Using Anthropological Tools to Analyze and Respond to COVID-19
- Anne Fausto-Sterling suggests that academics moving their courses online “teach the virus.” Anthropological analyses can play an important role in understanding the complex issues revealed by COVID-19 and in identifying ways to respond to them. Teaching COVID-19: An Anthropological Syllabus Project offers a growing list of scholarly and news articles related to coronavirus and topics like structural vulnerability, gender, race, work, education, disability, and media.

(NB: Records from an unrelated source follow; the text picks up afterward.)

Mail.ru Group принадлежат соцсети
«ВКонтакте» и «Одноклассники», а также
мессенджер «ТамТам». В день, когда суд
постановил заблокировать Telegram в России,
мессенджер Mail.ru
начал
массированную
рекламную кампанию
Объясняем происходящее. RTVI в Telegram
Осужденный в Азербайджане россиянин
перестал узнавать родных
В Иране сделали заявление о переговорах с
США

- Brainstorm connections between course topics and COVID-19. For example, Daniel Ginsberg teaches an Introduction to Linguistic Anthropology course, and has identified ways COVID-19 is related to political and media discourse, discursive construction of authority, epistemic communities, and Derridean "iterables" such as "out of an abundance of caution."
- Ask students to analyze the pandemic using tools from the class. For example, Jonah Rubin asked students in a Medical Anthropology course to embody one of the authors in the course and speak about how they would understand and respond to COVID-19. Tara Robins asked students in a Parasites in Human Evolution course to apply knowledge of evolutionary theory and biocultural anthropology to a research paper discussing the origins, spread, and response to COVID-19.
- Encourage students to examine their own experiences. Guide students through autoethnographic analysis of their own experiences with social distancing. Lynda Barry’s “6 minute diary” (described by Lindsay Bell here) offers a quick but powerful way to encourage daily reflection.
- Ask students to contribute to the conversation. Dada Docot asked students to produce and share media (short films, infographics, public service announcements, etc.) on a topic related to COVID-19.
- Encourage students to take action. In a Disease, Health, and Inequality class, Angela Jenks assigns a group project in which students develop a concrete action plan to positively address health related inequities. This Spring, students will be encouraged to identify inequities related to COVID-19 and develop individual, community, national, and international actions that can combat them.
- Remember: Offer non-COVID-related options, too. Some students may find it helpful and empowering to apply an anthropological analysis to the pandemic we are all experiencing. Others may need space to think about anything else.
- Less is more.
- Simplicity creates space for reflection, contemplation, and spontaneous depth.